- Problem to work on -
Leave the pictures out and return every line below exactly.

- Material shown -
-- -- --

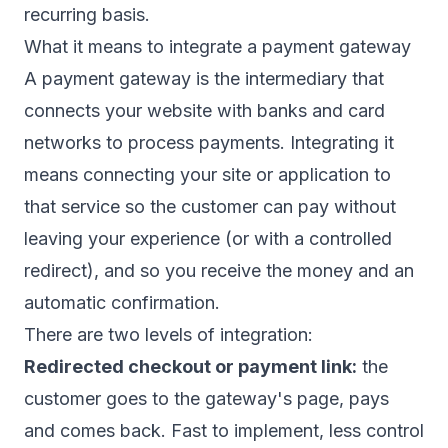
recurring basis.
What it means to integrate a payment gateway
A payment gateway is the intermediary that
connects your website with banks and card
networks to process payments. Integrating it
means connecting your site or application to
that service so the customer can pay without
leaving your experience (or with a controlled
redirect), and so you receive the money and an
automatic confirmation.
There are two levels of integration:
Redirected checkout or payment link:
the
customer goes to the gateway's page, pays
and comes back. Fast to implement, less control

-- -- --

- Your response -
recurring basis.
What it means to integrate a payment gateway
A payment gateway is the intermediary that
connects your website with banks and card
networks to process payments. Integrating it
means connecting your site or application to
that service so the customer can pay without
leaving your experience (or with a controlled
redirect), and so you receive the money and an
automatic confirmation.
There are two levels of integration:
Redirected checkout or payment link:
the
customer goes to the gateway's page, pays
and comes back. Fast to implement, less control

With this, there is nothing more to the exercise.